$5.7 billion measure OK’d, residents accuse district of inequity
By TERRY DEAN
Chicago Public Schools officials say they’re running out of money, largely due to the state not meeting its financial obligations to the district, but angry parents are calling that an excuse, arguing that CPS is to blame for their money problems.
People upset with this year’s roughly $5.7 billion proposed budget, which includes $200 million in cuts, gave officials an earful at Wednesday morning’s Chicago Board of Education meeting. Many called the district unfair for failing to properly fund poorer neighborhood schools while allocating money to build new charter schools. They also expressed outrage over more than $40 million in cuts to special ed programs.
CPS officials, meanwhile, placed much of the blame at the state for failing short on on nearly $500 million in state aid due the district.
The board approved the budget Wednesday afternoon and also OK’d the sale of more than a $1 billion in bonds. CPS also penciled in the $480 million in expected state aid into the budget though that money hasn’t been received yet. The morning board meeting saw one parent who’s been on a two-week hunger strike over her school’s closing this year taken to the hospital after speaking.
“You all do not respect black and brown parents,” said Jeanette Taylor-Ramann, a parent at Dyett High School on the South Side, to the board. “I should not be hungry in 2015 over a neighborhood high school that is supposed to belong to the community.”
She collapsed just before noon and was taken to Northwestern University Hospital by ambulance. Paramedics arrived around 10-15 minutes after being called. Jadine Chou, CPS’s chief of Safety and Security, said there were no on-site paramedics for the meeting. She said the ambulance was likely held up due to construction work occurring downtown and outside CPS headquarters at 42 W. Madison. Chou said she didn’t know if it actually took that long for the ambulance to arrive.

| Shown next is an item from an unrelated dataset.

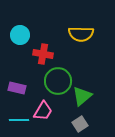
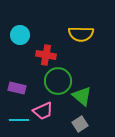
red cross: moved 3 px right, 1 px down
green triangle: rotated 40 degrees counterclockwise
pink trapezoid: rotated 35 degrees clockwise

Taylor-Ramann is among 12 Dyett supporters on hunger strike.
CPS closed the Bronzeville school in June but is considering re-opening it as a privately-run school institution. Dyett supporters instead want it to remain a public school focused on technology.
CPS this summer also announced budget cuts for 2015 totaling $200 million. CPS said it will also take a $700 million pension hit this year, on top of the more than $1 billion in pension costs in the two previous years.
The district will also have to borrow money to stay cash-flow positive, CPS officials said.
“This is much like in your personal lives if you begin to have revenue shortfalls, you just don’t have enough income coming in, you start living off your credit cards,” said school board President Frank Clark. “You can do it short-term but sooner or later those credit cards max out.”
Dozens of protesters marched outside CPS headquarters before the meeting, and dozens of speakers signed up to speak during public comments, which lasted nearly two hours.
Nia Abdullah, principal of Bowen High School on the South Side, said CPS can do better job in spending money on schools that really need it.
“I understand that they don’t have the money for a lot of things, but I also understand that they are inequitably allocating what they do have to folks who might not need it as much,” Abdullah said. Bria Briarandle, a senior at Bowen, said her school needs more funding.
“We don’t get to have as many opportunities as we had last year,” said the 16-year-old, who was able to visit Historical Black Colleges last year as part of a school trip. “I had never done that before.”